Democrats in the U.S. House are preparing to wield their new majority power in January. While they lack the control of both chambers necessary to push through legislation, they can, and almost certainly will, increase oversight of the executive branch on a range of matters, including possible collusion between the Trump administration and Russia in the run-up to the 2016 election and an array of other issues. In the process of plotting their course, their preparations will need to account for all the ways the Trump administration can slow-walk or otherwise undermine that effort.

While the chairs of the various committees will now have subpoena power, the White House can find ways to resist or run out the clock. Some of those tactics might fit the pattern of previous administrations, but others may break new ground in an administration that prides itself on disrupting settled norms.

Jonathan Turley, a professor at George Washington University Law School who represented four U.S. attorneys general during the litigation over the impeachment of President Bill Clinton, says the fight is likely to get intense – and long.

“We’re going to get into a type of trench warfare between the branches,” Turley told an audience at the National Press Club on Nov. 15. He was among legal scholars on a panel discussing a range of potential legal and policy challenges facing the Trump administration and specifically the president. Those challenges range from House investigations all the way to the possibility of impeachment. Looming over it all, of course, is Special Counsel Robert Mueller’s investigation of Russian interference in the 2016 presidential election and possible collusion with the Donald Trump’s campaign.

Richard Ben-Veniste, a former member of the Special Prosecutor’s team in the Watergate probe, said U.S. House investigators should lean in.

“They should go as far as they ought to go, satisfying their responsibility as a check against the executive branch, to investigate,” said Ben-Veniste. But he also warned about going too far.  “Politically, they need to be very careful that they don’t trip over each other, that they organize themselves, that they are acting coherently and not vindictively.”

Turley, Ben-Veniste and the other panelists agreed that there would and should be little talk about – or consideration of – impeachment, at least until Mueller’s investigation produces its final report, and depending on what it says. While the counsel’s office has maintained a firm clamp on any leaks, it has issued a string of indictments, including Trump campaign officials and Russian military officers, and analysts have speculated that the probe might extend into early 2019 but wrap up shortly thereafter. The new Congress takes office on Jan. 3.

In the meantime, Democrats are likely to pursue a range of investigations of the Trump administration, from spending by Cabinet secretaries, to separations of immigrant children from their parents, to emoluments.

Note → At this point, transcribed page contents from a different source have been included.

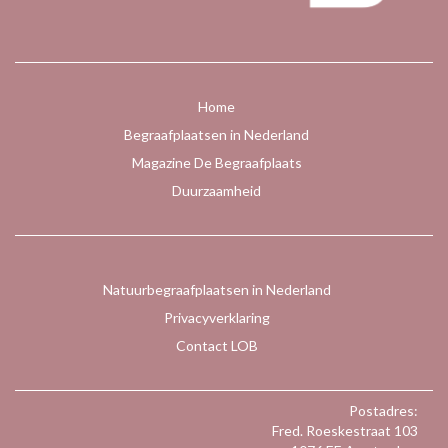
Home
Begraafplaatsen in Nederland
Magazine De Begraafplaats
Duurzaamheid
Natuurbegraafplaatsen in Nederland
Privacyverklaring
Contact LOB
Postadres:
Fred. Roeskestraat 103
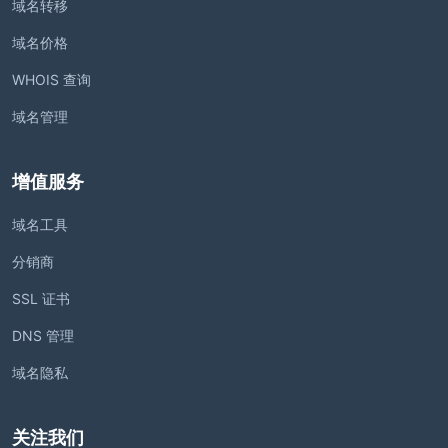
域名转移
域名价格
WHOIS 查询
域名管理
增值服务
域名工具
分销商
SSL 证书
DNS 管理
域名隐私
关注我们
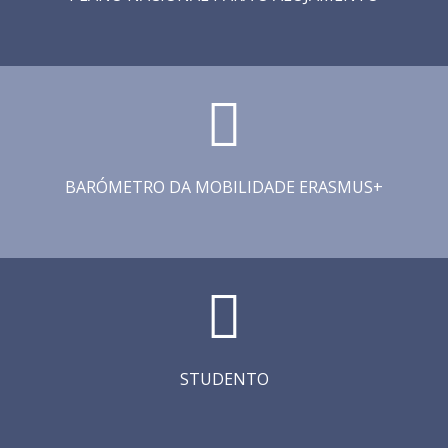
BARÓMETRO DA MOBILIDADE ERASMUS+
STUDENTO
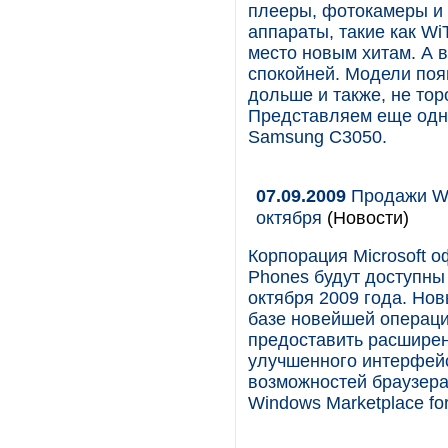
плееры, фотокамеры и н
аппараты, такие как W
место новым хитам. А в
спокойней. Модели поя
дольше и также, не то
Представляем еще одну
Samsung C3050.
07.09.2009
Продажи Wi
октября
(Новости)
Корпорация Microsoft 
Phones будут доступны 
октября 2009 года. Но
базе новейшей операци
предоставить расширен
улучшенного интерфей
возможностей браузера
Windows Marketplace for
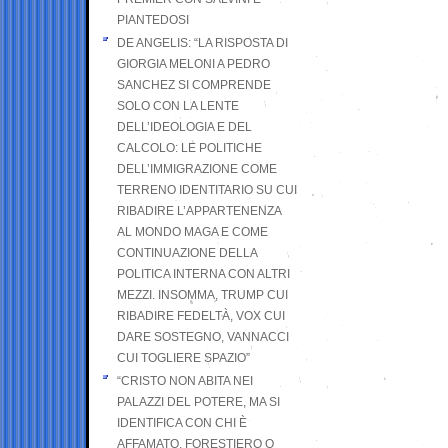
PIANTEDOSI
DE ANGELIS: “LA RISPOSTA DI
GIORGIA MELONI A PEDRO
SANCHEZ SI COMPRENDE
SOLO CON LA LENTE
DELL’IDEOLOGIA E DEL
CALCOLO: LE POLITICHE
DELL’IMMIGRAZIONE COME
TERRENO IDENTITARIO SU CUI
RIBADIRE L’APPARTENENZA
AL MONDO MAGA E COME
CONTINUAZIONE DELLA
POLITICA INTERNA CON ALTRI
MEZZI. INSOMMA, TRUMP CUI
RIBADIRE FEDELTÀ, VOX CUI
DARE SOSTEGNO, VANNACCI
CUI TOGLIERE SPAZIO”
“CRISTO NON ABITA NEI
PALAZZI DEL POTERE, MA SI
IDENTIFICA CON CHI È
AFFAMATO, FORESTIERO O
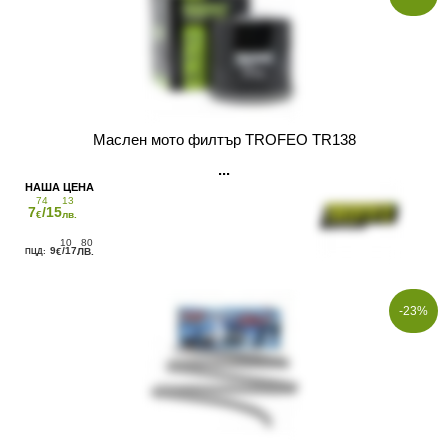
Маслен мото филтър TROFEO TR138
74
13
7
/15
€
лв.
10
80
9
/17
€
ЛВ.
-23%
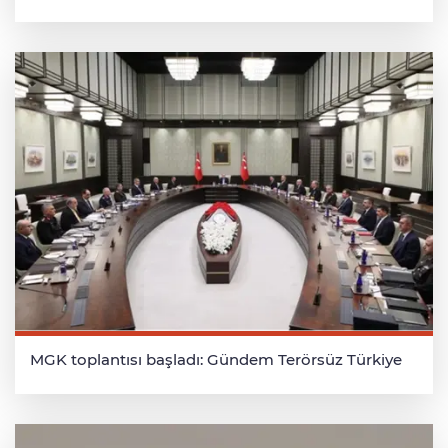
MGK toplantısı başladı: Gündem Terörsüz Türkiye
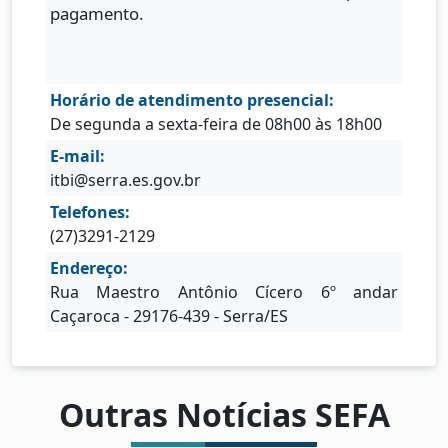
pagamento.
Horário de atendimento presencial:
De segunda a sexta-feira de 08h00 às 18h00
E-mail:
itbi@serra.es.gov.br
Telefones:
(27)3291-2129
Endereço:
Rua Maestro Antônio Cícero 6º andar
Caçaroca - 29176-439 - Serra/ES
Outras Notícias SEFA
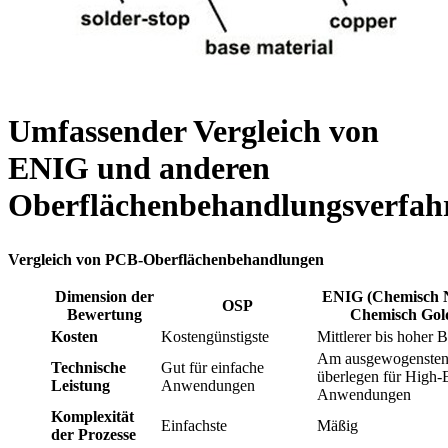
Umfassender Vergleich von
ENIG und anderen
Oberflächenbehandlungsverfah
Vergleich von PCB-Oberflächenbehandlungen
Dimension der
ENIG (Chemisch N
OSP
Bewertung
Chemisch Gol
Kosten
Kostengünstigste
Mittlerer bis hoher 
Am ausgewogensten
Technische
Gut für einfache
überlegen für High-
Leistung
Anwendungen
Anwendungen
Komplexität
Einfachste
Mäßig
der Prozesse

Other Avenues for Information

At least initially, House investigators likely will try to avoid the most contentious demands for information from the executive branch by exploring other avenues first, said Andy Wright, who is a former staff director and counsel to the national security subcommittee of the U.S. House Committee on Oversight and Government Reform and later associate counsel to President Barack Obama.

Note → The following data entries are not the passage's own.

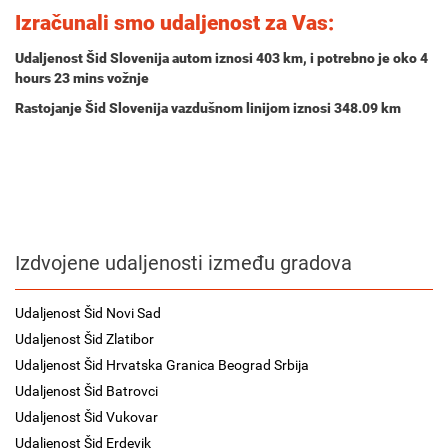
Izračunali smo udaljenost za Vas:
Udaljenost Šid Slovenija autom iznosi
403 km
, i potrebno je oko
4
hours 23 mins
vožnje
Rastojanje Šid Slovenija vazdušnom linijom iznosi 348.09 km
Izdvojene udaljenosti između gradova
Udaljenost Šid Novi Sad
Udaljenost Šid Zlatibor
Udaljenost Šid Hrvatska Granica Beograd Srbija
Udaljenost Šid Batrovci
Udaljenost Šid Vukovar
Udaljenost Šid Erdevik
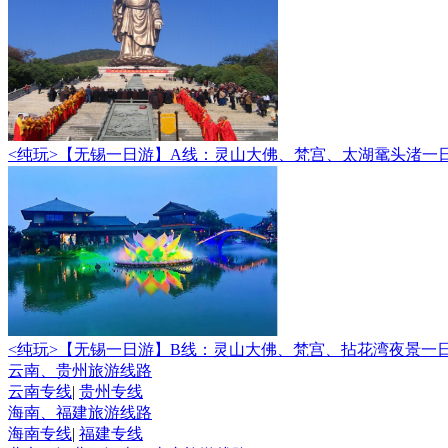
<纯玩>
【无锡一日游】A线：灵山大佛、梵宫、太湖鼋头渚一
<纯玩>
【无锡一日游】B线：灵山大佛、梵宫、拈花湾夜景一
云南、贵州旅游线路
云南专线
|
贵州专线
海南、福建旅游线路
海南专线
|
福建专线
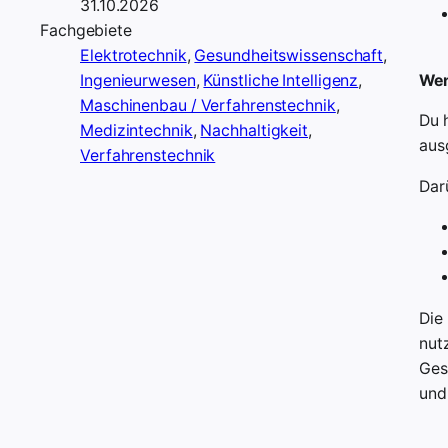
31.10.2026
Fachgebiete
Elektrotechnik
,
Gesundheitswissenschaft
,
Wen
Ingenieurwesen
,
Künstliche Intelligenz
,
Maschinenbau / Verfahrenstechnik
,
Du 
Medizintechnik
,
Nachhaltigkeit
,
aus
Verfahrenstechnik
Dar
Die 
nut
Ges
und 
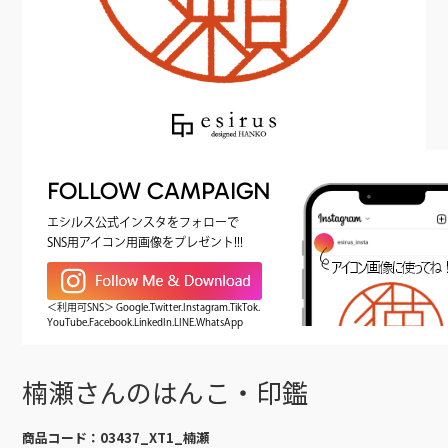
FOLLOW CAMPAIGN
エシルス公式インスタをフォローで
SNS用アイコン用画像をプレゼント!!!
＜利用可SNS＞ Google.Twitter.Instagram.TikTok.
YouTube.Facebook.LinkedIn.LINE.WhatsApp
楠瀬さんのはんこ・印鑑
商品コード：
03437_XT1_楠瀬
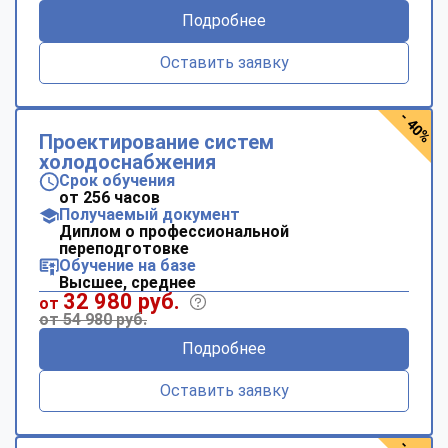
Подробнее
Оставить заявку
- 40%
Проектирование систем
холодоснабжения
Срок обучения
от 256 часов
Получаемый документ
Диплом о профессиональной
переподготовке
Обучение на базе
Высшее, среднее
32 980 руб.
от
от 54 980 руб.
Подробнее
Оставить заявку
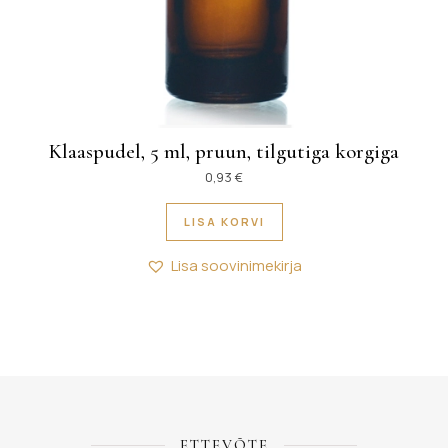
Klaaspudel, 5 ml, pruun, tilgutiga korgiga
0,93
€
LISA KORVI
Lisa soovinimekirja
ETTEVÕTE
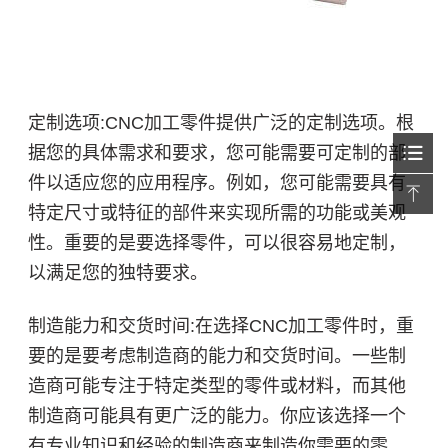
定制选项:CNC加工零件提供广泛的定制选项。根
据您的具体需求和要求，您可能需要可定制的部
件以适应您的应用程序。例如，您可能需要具有
特定尺寸或特征的部件来实现所需的功能或美观
性。重要的是要选择零件，可以很容易地定制，
以满足您的独特要求。
制造能力和交货时间:在选择CNC加工零件时，重
要的是要考虑制造商的能力和交货时间。一些制
造商可能专注于特定类型的零件或材料，而其他
制造商可能具有更广泛的能力。你应该选择一个
有专业知识和经验的制造商来制造你需要的零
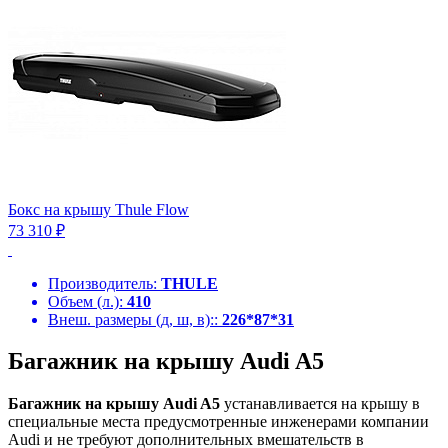
Бокс на крышу Thule Flow
73 310 ₽
Производитель:
THULE
Объем (л.):
410
Внеш. размеры (д, ш, в)::
226*87*31
Багажник на крышу Audi A5
Багажник на крышу Audi A5
устанавливается на крышу в
специальные места предусмотренные инженерами компании
Audi и не требуют дополнительных вмешательств в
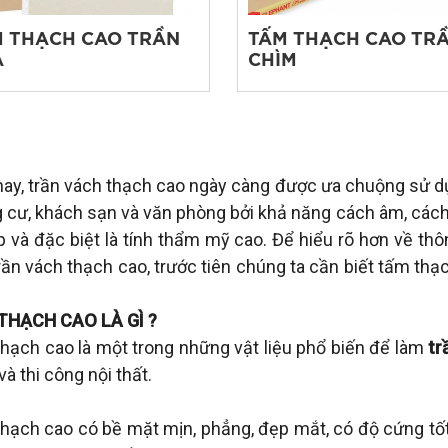
 THẠCH CAO TRẦN
TẤM THẠCH CAO TR
Ả
CHÌM
nay, trần vách thạch cao ngày càng được ưa chuộng sử dụn
 cư, khách sạn và văn phòng bởi khả năng cách âm, cách 
p và đặc biệt là tính thẩm mỹ cao. Để hiểu rõ hơn về thô
rần vách thạch cao, trước tiên chúng ta cần biết tấm thạc
THẠCH CAO LÀ GÌ ?
hạch cao là một trong những vật liệu phổ biến để làm
tr
à thi công nội thất.
hạch cao có bề mặt mịn, phẳng, đẹp mắt, có độ cứng tốt v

“Third parties — banks, accountants, social media companies, building tenants — hold a lot of the records relevant these investigations,” and the president will have no authority to interfere with access to those kinds of documents, said Wright, who is also senior fellow and founding editor at Just Security. He gave the example of the sex-advertising website Backpage.com, which he said “failed spectacularly in court in its effort to resist a Senate subpoena. The same fate would befall other private companies in Trump-related investigations.”

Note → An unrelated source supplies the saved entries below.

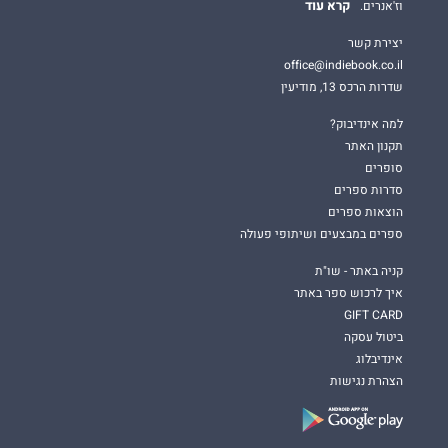
קרא עוד
וז'אנרים.
יצירת קשר
office@indiebook.co.il
שדרות הרכס 13, מודיעין
למה אינדיבוק?
תקנון האתר
סופרים
סדרות ספרים
הוצאות ספרים
ספרים במבצעים ושיתופי פעולה
קניה באתר - שו"ת
איך לרכוש ספר באתר
GIFT CARD
ביטול עסקה
אינדיבלוג
הצהרת נגישות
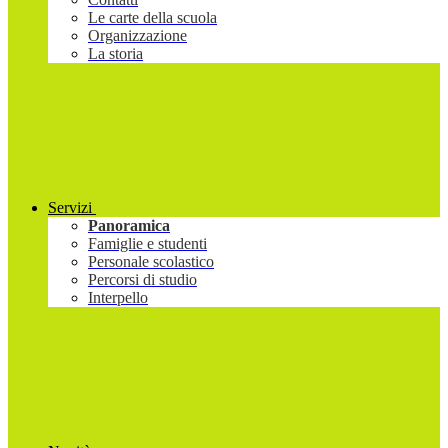
Le carte della scuola
Organizzazione
La storia
Servizi
Panoramica
Famiglie e studenti
Personale scolastico
Percorsi di studio
Interpello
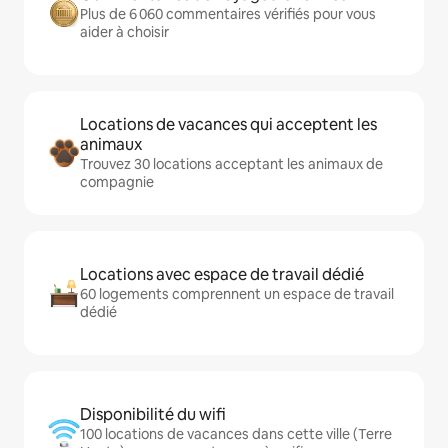
Plus de 6 060 commentaires vérifiés pour vous
aider à choisir
Locations de vacances qui acceptent les
animaux
Trouvez 30 locations acceptant les animaux de
compagnie
Locations avec espace de travail dédié
60 logements comprennent un espace de travail
dédié
Disponibilité du wifi
100 locations de vacances dans cette ville (Terre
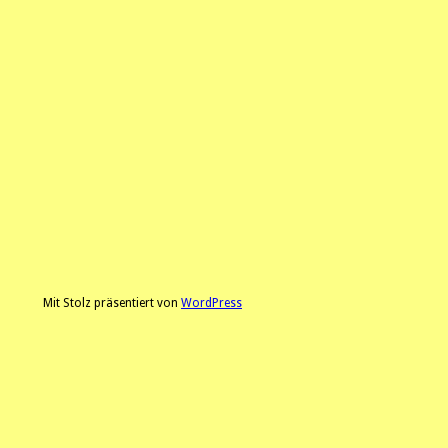
Mit Stolz präsentiert von
WordPress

But House overseers will almost certainly want information that comes directly from the executive as well. Absent White House cooperation, the House majority will almost certainly rely on its subpoena power in pursuit of documents and testimony it deems essential.

And the administration already shows signs that it will resist. The day after the Nov. 6 election, Trump threatened a “warlike posture.”

“It is likely that the White House will attempt to slow-walk anything that Congress is doing, and they can be effective at that,” Ben-Veniste said. “They can dribble out materials, they can promise things, they can negotiate, they can look for places where there might be divisions in the committee and exploit those. All those things are tried and true methods of slowing down the investigation.”

Potential court challenges could tie up the process for months or years.

Jen Daskal, an associate professor in American University’s Washington College of Law and a founding editor of Just Security, agreed that the process is likely to get contentious. But it also might shed light on key, unresolved issues about the scope of executive privilege, she said.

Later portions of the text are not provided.